Network Solutions Suspends Site of Anti-Islam Film
h4rm0ny notes the furor over an anti-Islamic movie due to be released on the Web in the next week. After Pakistan disrupted YouTube worldwide over an interview with right-wing Dutch MP and filmmaker Geert Wilders, Network Solutions, acting as host as well as registrar, has suspended Wilders's site promoting the 15-minute film "Fitna" (a Koranic term translated as "strife"). The site now displays a notice that it is under investigation for possible violations of NetSol's acceptable use policy. According to the article the company's guidelines include "a sweeping prohibition against 'objectionable material of any kind or nature.'" The article describes the site's content before NetSol pulled the plug as a single page with the film's title, an image of the Koran, and the words "Coming Soon." No one but Wilders has seen the film to date. The Dutch government has distanced itself from the film, fearing Muslim backlash. A million Muslims live in The Netherlands. Wilders's party, which controls 9 of 150 seats in the Dutch parliament, was elected on an anti-immigration platform.
There is only one question: If no one else volunteers, will SourceForge, Inc volunteer to host the movie for free! If the answer is no, then Slashdot has no right to an opinion.
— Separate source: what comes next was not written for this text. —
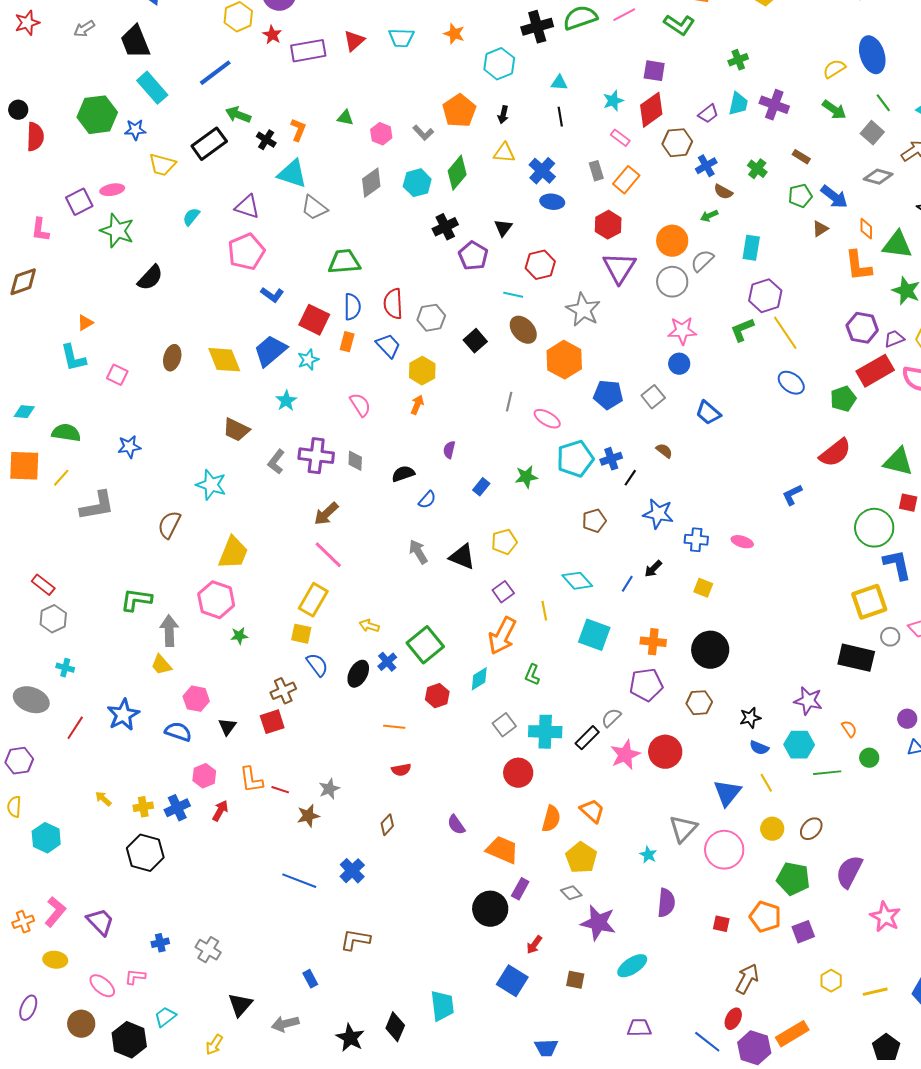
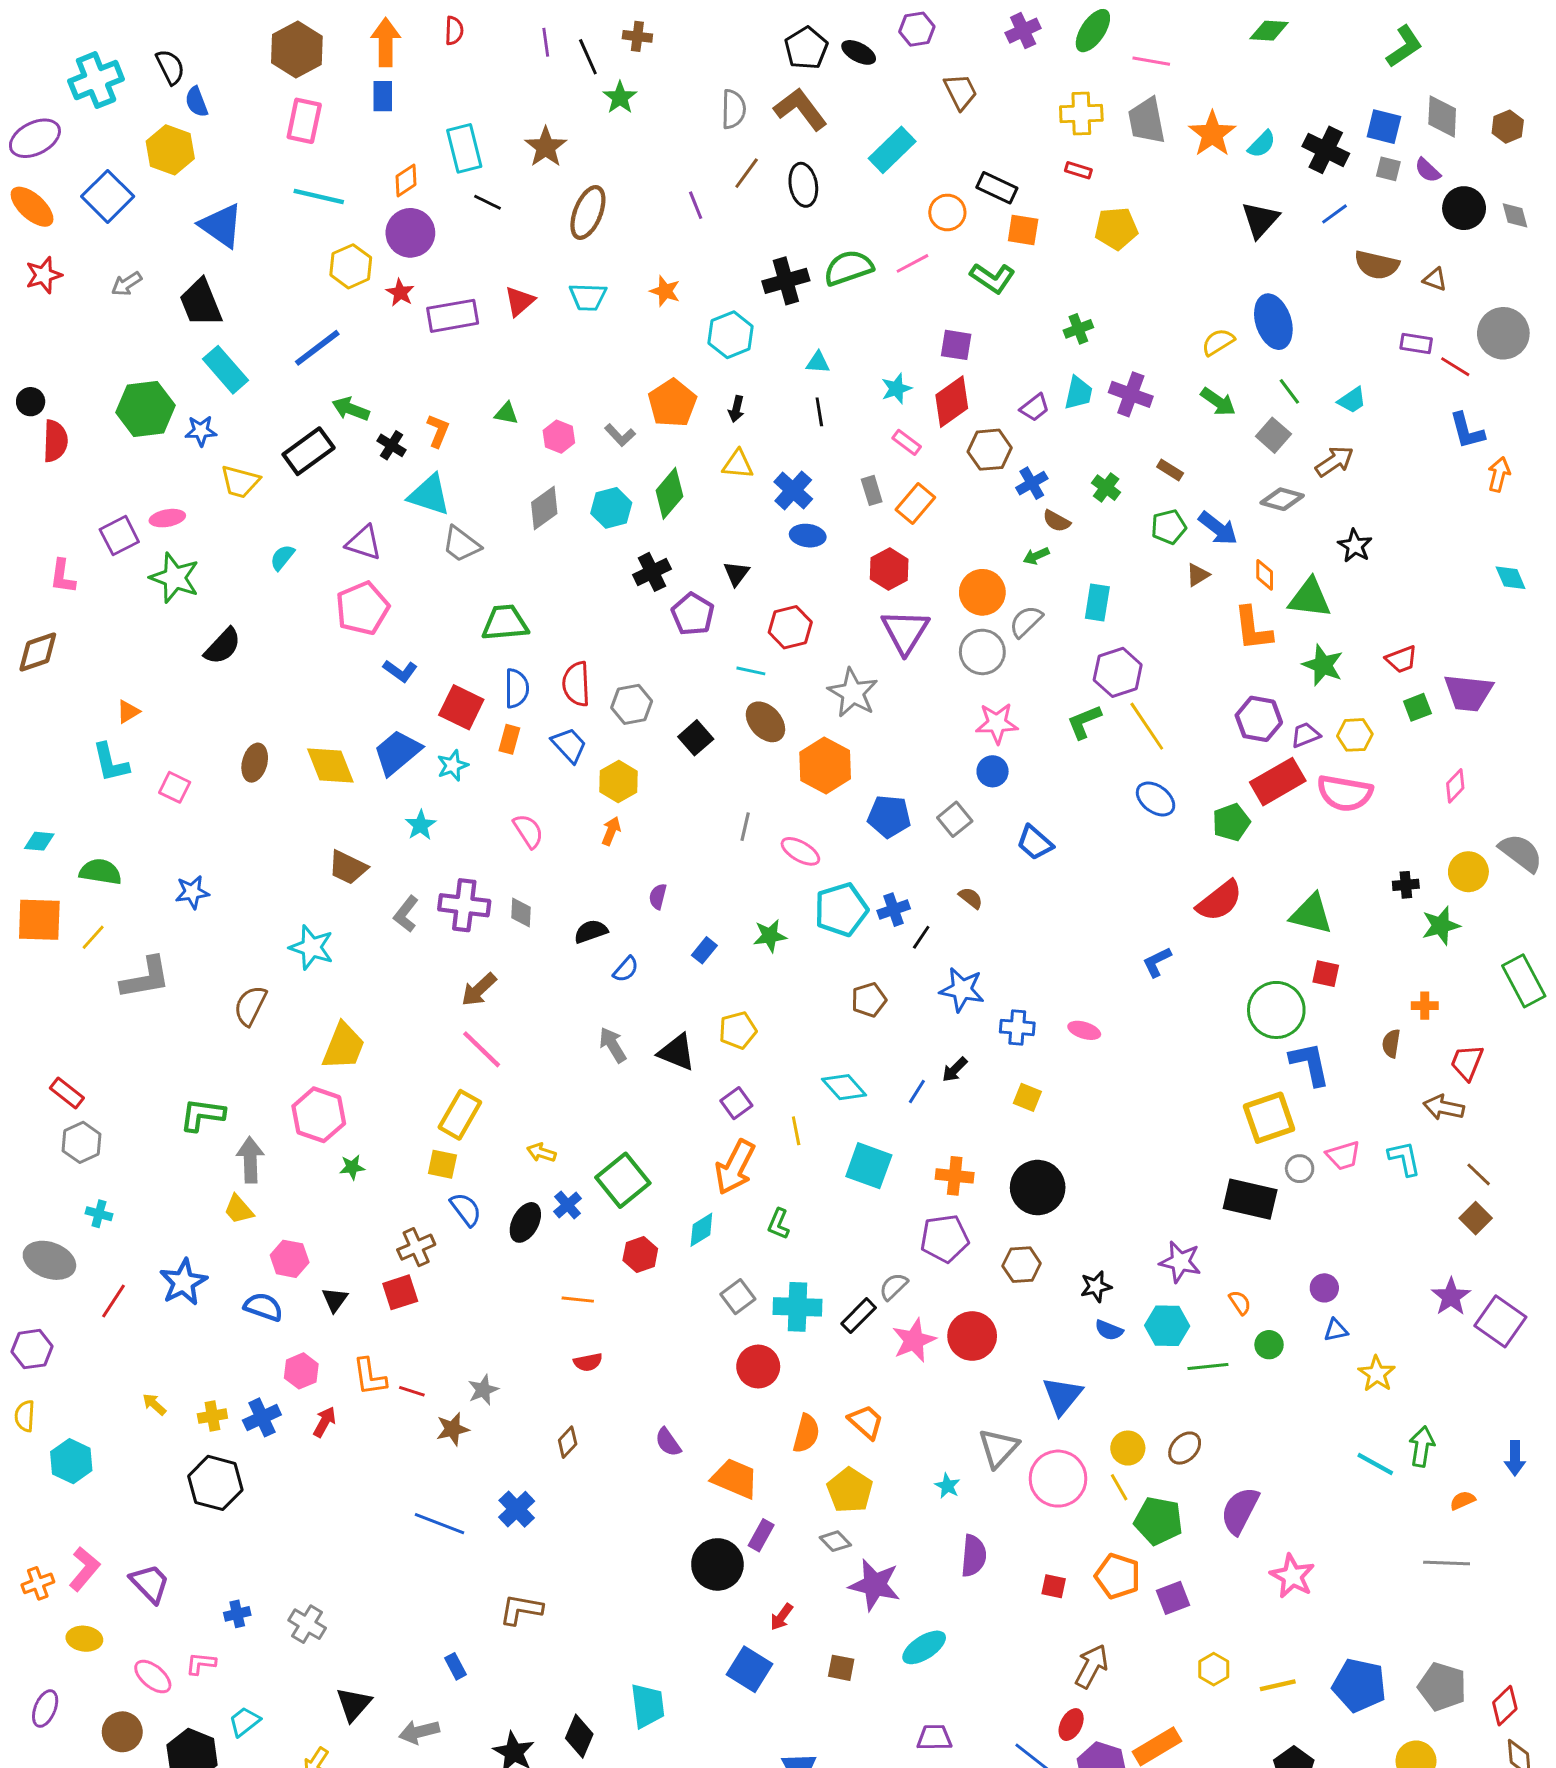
yellow line: (766, 783) -> (1119, 1487), moved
Also, let's not forget that Plame was made so "miserable" (to use your adjective) at being "outed" that, in order to avoid more public intrusion into her life, her husband wrote a book about the whole affair
Why shouldn't he? Her career had been destroyed, they might as well make the best of it.
But don't let that get in the way of you screaming, frothing, and vituperating that it's all the fault of some vast right-wing Bush Conspiracy(tm).
Who's talking about a "vast conspiracy"? A member of the Bush administration leaked the name of an undercover CIA operative to press after her husband criticized the administration. None of your waffling is going to change it.